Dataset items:
________________
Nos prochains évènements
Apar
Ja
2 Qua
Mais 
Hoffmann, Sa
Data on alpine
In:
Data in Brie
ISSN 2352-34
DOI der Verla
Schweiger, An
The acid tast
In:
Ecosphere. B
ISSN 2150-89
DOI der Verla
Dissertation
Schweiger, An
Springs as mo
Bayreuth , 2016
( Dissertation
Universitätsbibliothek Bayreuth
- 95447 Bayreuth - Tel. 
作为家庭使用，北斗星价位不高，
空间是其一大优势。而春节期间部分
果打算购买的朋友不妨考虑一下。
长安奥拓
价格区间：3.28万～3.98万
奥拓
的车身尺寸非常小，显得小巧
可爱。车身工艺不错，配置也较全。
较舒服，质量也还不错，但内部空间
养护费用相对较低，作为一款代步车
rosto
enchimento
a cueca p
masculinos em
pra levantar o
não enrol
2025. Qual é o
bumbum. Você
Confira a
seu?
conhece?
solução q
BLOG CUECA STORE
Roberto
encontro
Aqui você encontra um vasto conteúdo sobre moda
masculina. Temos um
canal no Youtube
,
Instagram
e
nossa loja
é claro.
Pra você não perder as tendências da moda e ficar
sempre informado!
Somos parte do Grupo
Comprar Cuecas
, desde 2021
________________
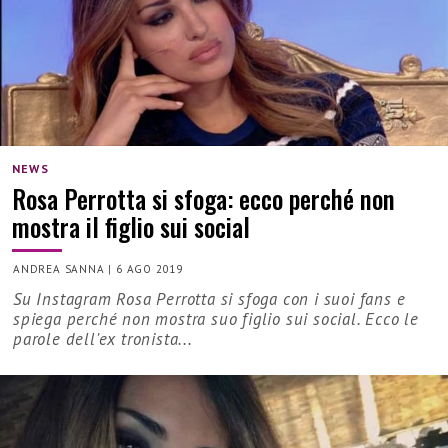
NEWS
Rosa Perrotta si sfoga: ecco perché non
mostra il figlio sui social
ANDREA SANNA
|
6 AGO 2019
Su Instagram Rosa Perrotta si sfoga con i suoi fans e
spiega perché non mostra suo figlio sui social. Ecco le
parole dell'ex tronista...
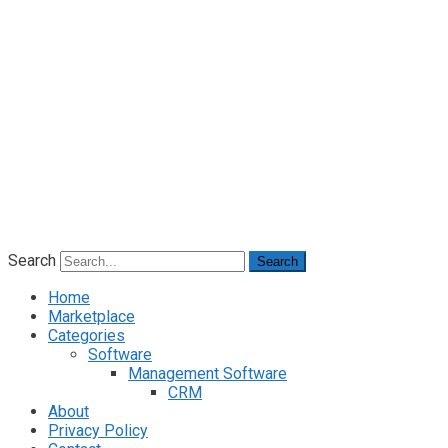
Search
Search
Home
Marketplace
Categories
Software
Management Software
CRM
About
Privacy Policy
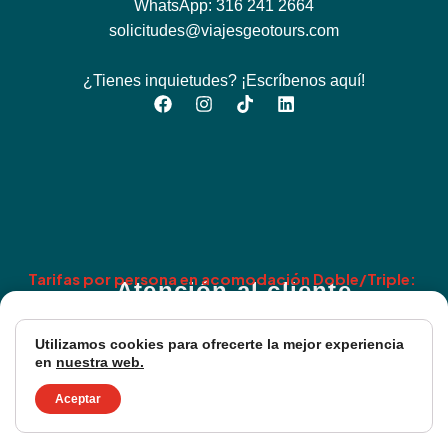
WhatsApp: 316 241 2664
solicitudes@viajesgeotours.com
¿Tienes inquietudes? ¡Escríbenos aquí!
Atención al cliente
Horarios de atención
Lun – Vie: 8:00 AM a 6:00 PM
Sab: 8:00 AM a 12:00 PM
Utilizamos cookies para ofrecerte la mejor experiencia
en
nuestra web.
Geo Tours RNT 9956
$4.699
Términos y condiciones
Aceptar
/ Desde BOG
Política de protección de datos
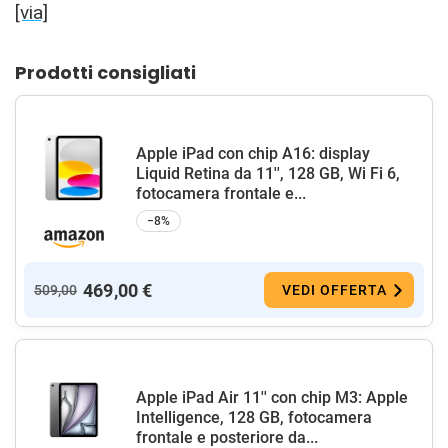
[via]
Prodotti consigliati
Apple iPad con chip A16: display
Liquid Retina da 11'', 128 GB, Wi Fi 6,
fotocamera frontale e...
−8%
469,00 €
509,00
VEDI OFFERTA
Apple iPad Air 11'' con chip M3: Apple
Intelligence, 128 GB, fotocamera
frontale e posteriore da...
________________
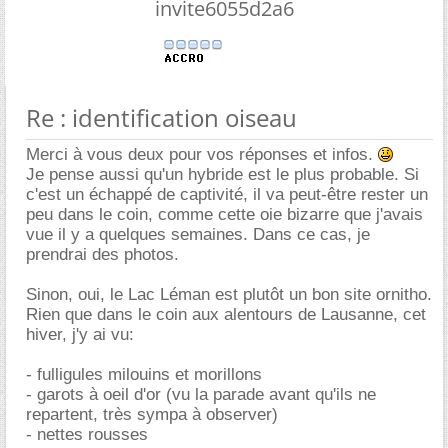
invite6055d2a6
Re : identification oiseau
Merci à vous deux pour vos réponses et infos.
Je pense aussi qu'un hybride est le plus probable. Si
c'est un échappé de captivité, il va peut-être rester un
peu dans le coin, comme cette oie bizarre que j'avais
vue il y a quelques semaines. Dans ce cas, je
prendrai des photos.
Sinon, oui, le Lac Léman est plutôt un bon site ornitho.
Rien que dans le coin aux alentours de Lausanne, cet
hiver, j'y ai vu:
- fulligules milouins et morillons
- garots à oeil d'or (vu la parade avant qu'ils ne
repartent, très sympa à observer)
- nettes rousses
________________
Beginning at the line with "- fulligules milouins et morillons" and ending at the line with "- nettes rousses", reproduce each line of the data above exactly, and add no other lines.

- fulligules milouins et morillons
- garots à oeil d'or (vu la parade avant qu'ils ne
repartent, très sympa à observer)
- nettes rousses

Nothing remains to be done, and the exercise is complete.